What the task requires: Please repeat exactly, and only, the lines from the one containing "Carente Real Estate" through the end of the records below, with no pictures.

Given information:

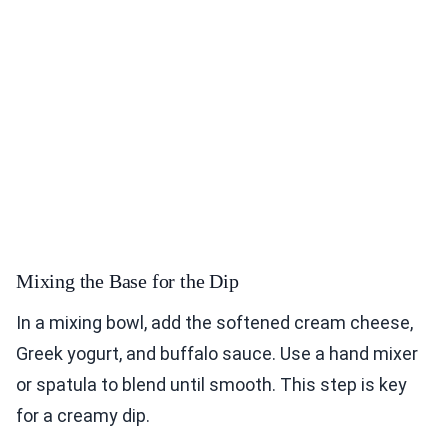
Mixing the Base for the Dip
In a mixing bowl, add the softened cream cheese,
Greek yogurt, and buffalo sauce. Use a hand mixer
or spatula to blend until smooth. This step is key
for a creamy dip.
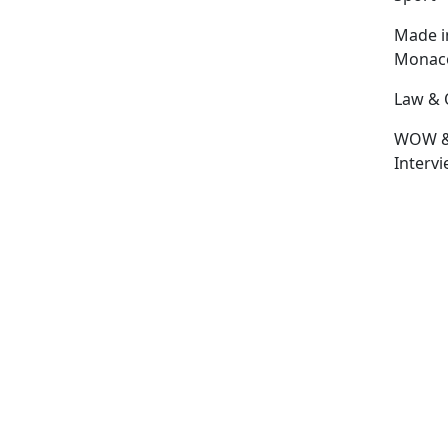
Made i
Monac
Law & 
WOW 
Interv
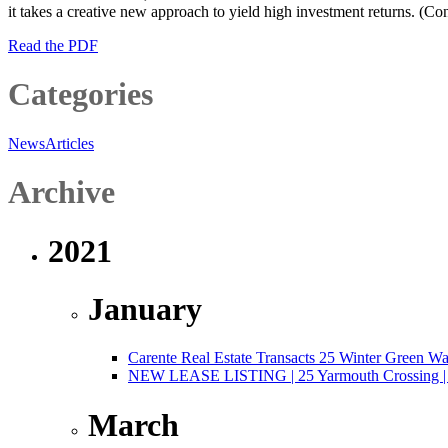
it takes a creative new approach to yield high investment returns. (C
Read the PDF
Categories
News
Articles
Archive
2021
January
Carente Real Estate Transacts 25 Winter Green W
NEW LEASE LISTING | 25 Yarmouth Crossing | 3,
March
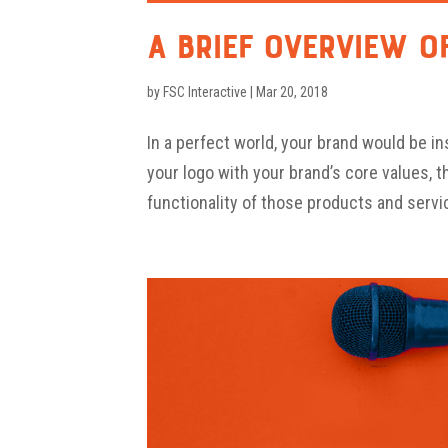
A Brief Overview o
by
FSC Interactive
|
Mar 20, 2018
In a perfect world, your brand would be i
your logo with your brand’s core values, 
functionality of those products and servic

Completed task:
Carente Real Estate Transacts 25 Winter Green W
NEW LEASE LISTING | 25 Yarmouth Crossing | 3,
March
A Brief Overview o
by
FSC Interactive
|
Mar 20, 2018
In a perfect world, your brand would be i
your logo with your brand’s core values, 
functionality of those products and servic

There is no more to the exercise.